Essa condição é mais comum em indivíduos da raça negra. Existem países na África em que os portadores assintomáticos são mais de 20% da população. No Brasil, representam cerca de 8% dos negros. Mas devido à intensa miscigenação historicamente ocorrida no País, pode ser observada também em pessoas de raça branca ou parda.

A detecção é feita através do exame eletroforese de hemoglobina ou exame de DNA. A gestação em casais portadores do traço falciforme (em que a hemoglobina é do tipo que predispõe à doença, ainda que o homem ou a mulher não a manifeste) apresenta um risco de 25% para o nascimento de uma criança portadora de anemia falciforme. É indicado, portanto, aconselhamento genético antes do planejamento de filhos.
O teste do pezinho, realizado gratuitamente antes do bebê receber alta da maternidade, proporciona a detecção precoce de hemoglobinopatias, como a anemia falciforme.
Mais informações no Hemocentro da Unicamp, telefones (19) 3788-8700 e 3788-8701. Fax (19) 3289-3511.

Conheça as manifestações
A doença falciforme pode se manifestar de forma diferente em cada indivíduo. Geralmente é durante a segunda metade do primeiro ano de vida de uma criança que aparecem os primeiros sintomas da doença.
Conheça as principais manifestações:

Episódios vaso-oclusivos e crises dolorosas – É o sintoma mais freqüente, proveniente da obstrução de pequenos vasos sangüíneos pelos glóbulos vermelhos em forma de foice. A dor pode ser extrema e ser transferida para o abdome, tórax e articulações. Nas crianças pode haver inchaço muito doloroso nas mãos e nos pés.

Manifestações cutâneas – A mais comum é a úlcera crônica situada nas pernas, próxima aos tornozelos, a partir da adolescência.

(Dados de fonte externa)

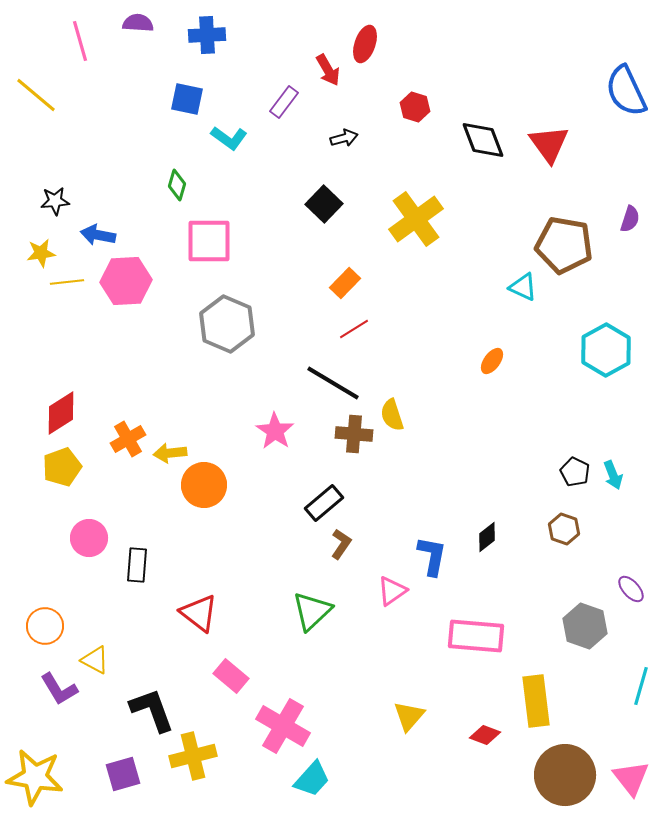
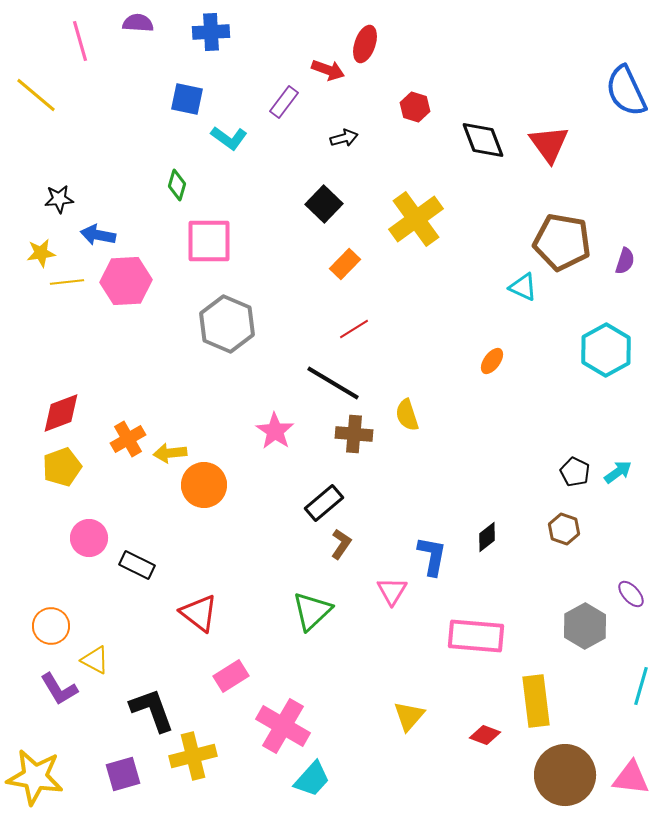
blue cross at (207, 35): moved 4 px right, 3 px up
red arrow at (328, 70): rotated 40 degrees counterclockwise
black star at (55, 201): moved 4 px right, 2 px up
purple semicircle at (630, 219): moved 5 px left, 42 px down
brown pentagon at (564, 245): moved 2 px left, 3 px up
orange rectangle at (345, 283): moved 19 px up
red diamond at (61, 413): rotated 12 degrees clockwise
yellow semicircle at (392, 415): moved 15 px right
cyan arrow at (613, 475): moved 5 px right, 3 px up; rotated 104 degrees counterclockwise
black rectangle at (137, 565): rotated 68 degrees counterclockwise
purple ellipse at (631, 589): moved 5 px down
pink triangle at (392, 591): rotated 24 degrees counterclockwise
orange circle at (45, 626): moved 6 px right
gray hexagon at (585, 626): rotated 12 degrees clockwise
pink rectangle at (231, 676): rotated 72 degrees counterclockwise
pink triangle at (631, 778): rotated 45 degrees counterclockwise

Icterícia – O falcêmico geralmente tem cor amarelada causada pelo aparecimento de um pigmento no sangue, a bilirrubina. O fígado é responsável pela retirada da substância da circulação sangüínea. Devido ao mau funcionamento do órgão, ela continua no plasma e se torna visível principalmente na pele e no branco do olho.

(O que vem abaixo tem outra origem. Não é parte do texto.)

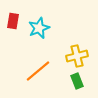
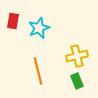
orange line: rotated 64 degrees counterclockwise
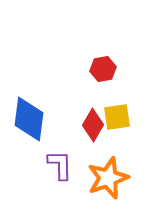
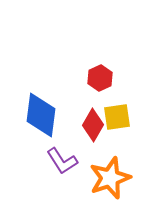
red hexagon: moved 3 px left, 9 px down; rotated 15 degrees counterclockwise
blue diamond: moved 12 px right, 4 px up
purple L-shape: moved 2 px right, 4 px up; rotated 148 degrees clockwise
orange star: moved 2 px right
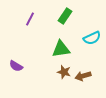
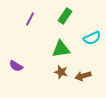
brown star: moved 3 px left
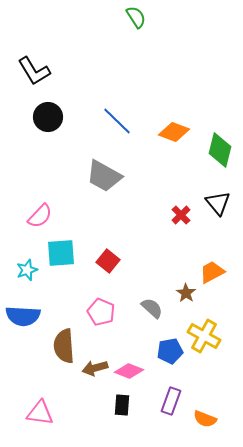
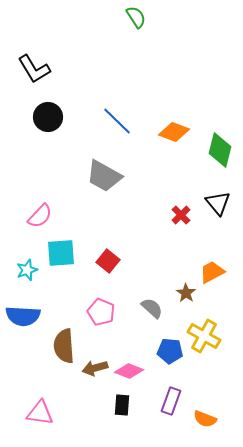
black L-shape: moved 2 px up
blue pentagon: rotated 15 degrees clockwise
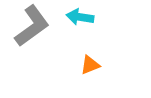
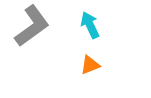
cyan arrow: moved 10 px right, 8 px down; rotated 56 degrees clockwise
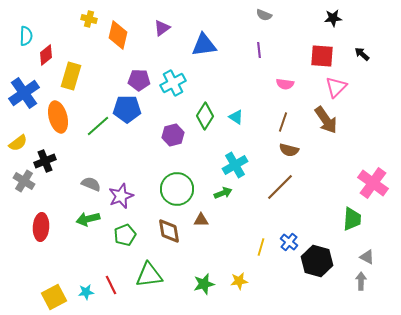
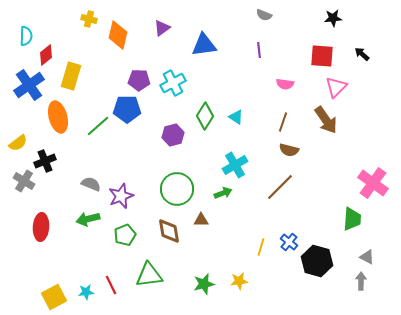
blue cross at (24, 93): moved 5 px right, 8 px up
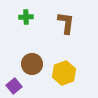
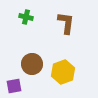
green cross: rotated 16 degrees clockwise
yellow hexagon: moved 1 px left, 1 px up
purple square: rotated 28 degrees clockwise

Atraso de maturação física – Algumas crianças apresentam atraso no desenvolvimento físico e sexual. O problema torna-se aparente na primeira década de vida.

Crise de seqüestro de sangue – O baço é o órgão que filtra o sangue. Em crianças com anemia falciforme, o baço pode aumentar rapidamente por seqüestrar todo o sangue e isso pode levar rapidamente à morte por falta de sangue para os outros órgãos, como o cérebro e o coração. É a complicação da doença que envolve risco de vida e exige tratamento emergencial.

Infecções – Os falcêmicos são muito suscetíveis às infecções bacterianas, como pneumonias e meningites, na faixa etária até sete anos.